'''

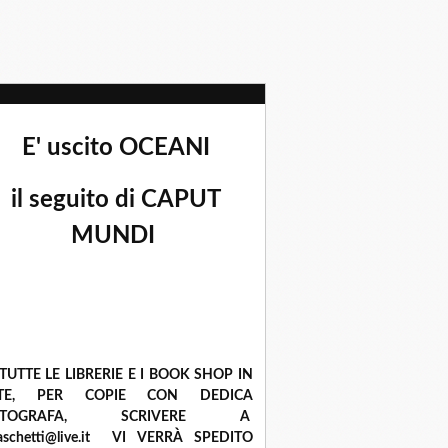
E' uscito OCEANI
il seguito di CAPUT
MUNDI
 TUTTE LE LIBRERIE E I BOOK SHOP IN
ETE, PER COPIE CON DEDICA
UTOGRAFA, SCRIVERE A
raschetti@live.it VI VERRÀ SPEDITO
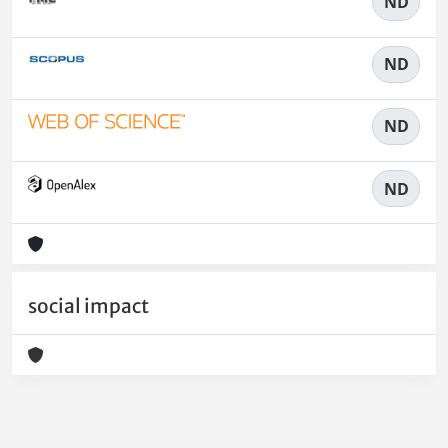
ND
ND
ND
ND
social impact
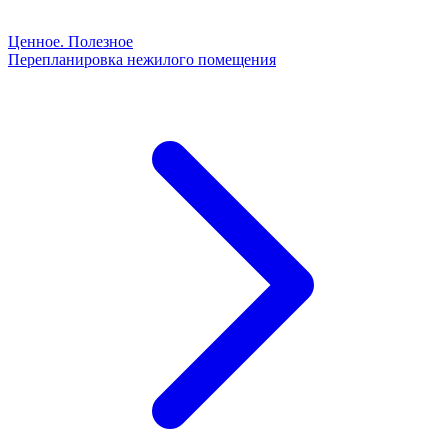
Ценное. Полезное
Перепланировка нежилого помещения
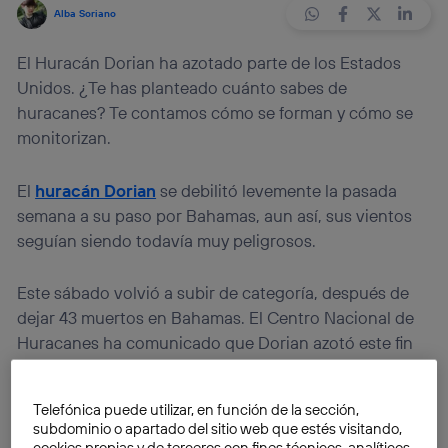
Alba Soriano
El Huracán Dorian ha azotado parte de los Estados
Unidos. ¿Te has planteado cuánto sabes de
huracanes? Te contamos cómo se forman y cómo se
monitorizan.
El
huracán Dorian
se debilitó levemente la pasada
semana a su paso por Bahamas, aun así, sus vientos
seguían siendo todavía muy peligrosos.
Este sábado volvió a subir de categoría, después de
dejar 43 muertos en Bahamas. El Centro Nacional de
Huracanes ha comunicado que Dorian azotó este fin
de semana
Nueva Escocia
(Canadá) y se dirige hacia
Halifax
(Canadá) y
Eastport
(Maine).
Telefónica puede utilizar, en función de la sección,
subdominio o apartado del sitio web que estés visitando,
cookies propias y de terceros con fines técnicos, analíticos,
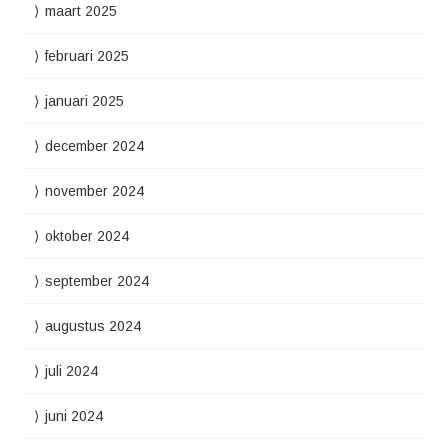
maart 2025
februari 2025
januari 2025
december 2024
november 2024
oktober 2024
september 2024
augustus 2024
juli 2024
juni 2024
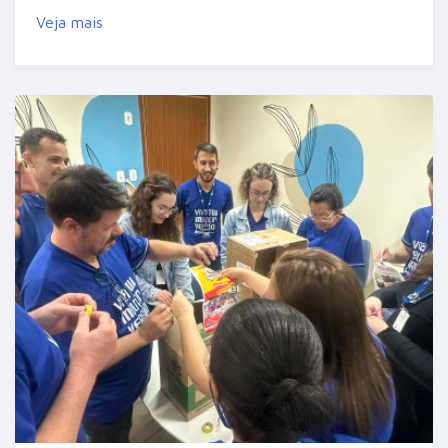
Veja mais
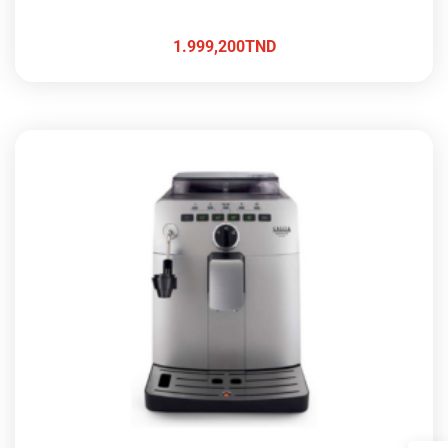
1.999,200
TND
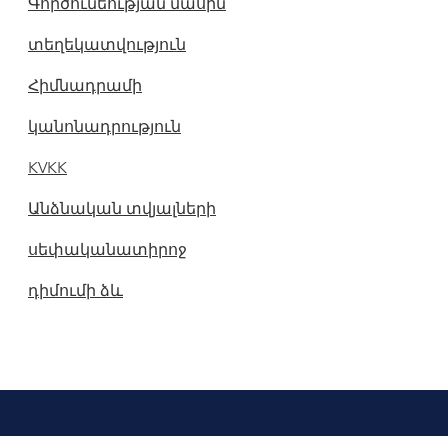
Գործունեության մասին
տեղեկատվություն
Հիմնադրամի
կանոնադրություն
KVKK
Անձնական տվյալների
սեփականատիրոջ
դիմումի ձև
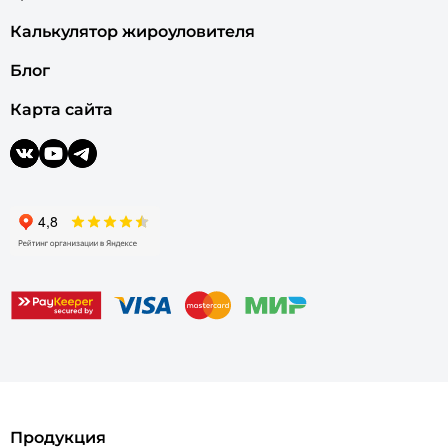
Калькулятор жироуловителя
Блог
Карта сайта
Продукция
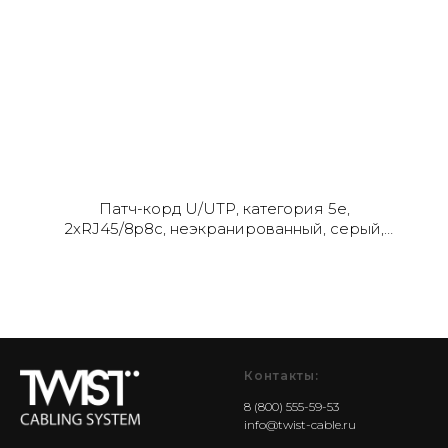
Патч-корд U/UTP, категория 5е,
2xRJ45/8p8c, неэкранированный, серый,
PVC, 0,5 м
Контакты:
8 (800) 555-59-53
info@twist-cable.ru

'''

#### Prompt:
Return every line in the records that includes the string "Dorian".

#### Result of the exercise:
El Huracán Dorian ha azotado parte de los Estados
huracán Dorian
Huracanes ha comunicado que Dorian azotó este fin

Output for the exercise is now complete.